Elizabeth II is the world’s best-traveled head of state, having visited more than 110 countries but she never used a passport as she does not have one. She is also the only person in the UK who is allowed behind the wheel of a car without a driver’s license.

Her first official visit was to then-West Germany in 1965, also the first German visit by a British royal since before the outbreak of World War I.

Elizabeth has twice visited Türkiye: in 1971, making stops in the capital Ankara plus Izmir, Istanbul, and historical Ephesus and Gallipoli, and a briefer visit in 2008, which also included the northwestern city of Bursa.

Nuptials and controversy

On Oct. 21, 1966, an avalanche of mud and water from a coal mine killed 116 children and 28 adults in the village Aberfan, South Wales. A week later the queen visited the site but did face criticism as some thought she should have gone sooner.

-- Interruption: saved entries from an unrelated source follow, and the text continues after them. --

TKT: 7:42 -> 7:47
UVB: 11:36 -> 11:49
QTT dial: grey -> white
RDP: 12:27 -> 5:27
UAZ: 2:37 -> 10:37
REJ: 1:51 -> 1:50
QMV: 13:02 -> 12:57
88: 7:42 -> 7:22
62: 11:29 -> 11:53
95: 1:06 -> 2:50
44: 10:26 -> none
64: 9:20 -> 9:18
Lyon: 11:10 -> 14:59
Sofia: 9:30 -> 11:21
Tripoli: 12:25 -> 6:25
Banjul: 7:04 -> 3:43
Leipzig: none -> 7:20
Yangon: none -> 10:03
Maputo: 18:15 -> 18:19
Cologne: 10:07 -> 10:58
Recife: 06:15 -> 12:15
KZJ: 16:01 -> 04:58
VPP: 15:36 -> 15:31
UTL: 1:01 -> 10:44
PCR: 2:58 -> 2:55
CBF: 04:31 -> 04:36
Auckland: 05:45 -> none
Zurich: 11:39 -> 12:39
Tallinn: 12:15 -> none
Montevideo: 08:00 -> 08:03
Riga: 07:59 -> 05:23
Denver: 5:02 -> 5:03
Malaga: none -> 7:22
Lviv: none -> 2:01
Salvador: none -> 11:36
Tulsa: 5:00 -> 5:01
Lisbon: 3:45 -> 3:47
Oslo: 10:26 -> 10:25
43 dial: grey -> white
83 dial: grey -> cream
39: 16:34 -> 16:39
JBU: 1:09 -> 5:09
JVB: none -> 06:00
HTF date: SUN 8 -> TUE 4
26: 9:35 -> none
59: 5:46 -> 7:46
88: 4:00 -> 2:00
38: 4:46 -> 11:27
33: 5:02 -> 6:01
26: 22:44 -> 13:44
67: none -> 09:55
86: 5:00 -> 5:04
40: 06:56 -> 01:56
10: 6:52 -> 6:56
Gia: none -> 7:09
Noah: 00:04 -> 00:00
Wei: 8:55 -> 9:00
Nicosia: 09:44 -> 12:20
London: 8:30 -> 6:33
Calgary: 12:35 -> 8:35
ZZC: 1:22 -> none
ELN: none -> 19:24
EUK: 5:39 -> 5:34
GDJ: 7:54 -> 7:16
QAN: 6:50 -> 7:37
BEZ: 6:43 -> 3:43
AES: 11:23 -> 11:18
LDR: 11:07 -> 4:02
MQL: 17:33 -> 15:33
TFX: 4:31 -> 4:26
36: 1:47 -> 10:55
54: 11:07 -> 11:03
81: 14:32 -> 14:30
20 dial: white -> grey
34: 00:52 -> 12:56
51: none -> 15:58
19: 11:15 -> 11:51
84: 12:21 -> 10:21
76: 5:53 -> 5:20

On July 29, 1981, an estimated 750 million people in 74 countries tuned in to watch her son Prince Charles marry Lady Diana Spencer at St. Paul’s Cathedral.

In 1986, Elizabeth became the first British monarch to visit the Chinese mainland.

The queen and royal family also faced public criticism after Princess Diana’s death in a Paris car crash in 1997. Elizabeth refused to allow the flag to fly at half-mast over Buckingham Palace or address the grieving nation over the much-loved princess. But she soon revised her stance on the flag, greeted crowds of mourners, and delivered a rare televised address.

Some international developments of great importance during the queen’s reign include the 1956 Suez crisis, 1962 Cuban missile crisis, 1967 Six-Day War (Arab-Israeli War), 1969 moon landing, 1979 Iranian Revolution, 1989 Fall of the Berlin wall, 1991 breakup of the Soviet Union, 1992 Maastricht Treaty (EU Treaty), 1994 Rwandan genocide, 1994 Nelson Mandela elected South Africa’s president, 2001 9/11 attacks, 2016 Brexit vote, and 2020 coronavirus pandemic.

When Elizabeth II took the throne in 1952, the leader of the USSR was Joseph Stalin, and the US president was Harry S Truman.

The UK saw 14 prime ministers under Elizabeth’s long reign, from the stately but controversial Winston Churchill to currently embattled Boris Johnson.

The 96-year-old monarch remains the head of state of 15 countries in the British Commonwealth, including Australia, Canada, New Zealand, Antigua and Barbuda, the Bahamas, Belize, Grenada, Jamaica, Papua New Guinea, Saint Lucia, Solomon Islands, St. Kitts and Nevis, and St. Vincent and the Grenadines and the non-Commonwealth states of Gibraltar, the Falkland Islands, Bermuda, and the Cayman Islands.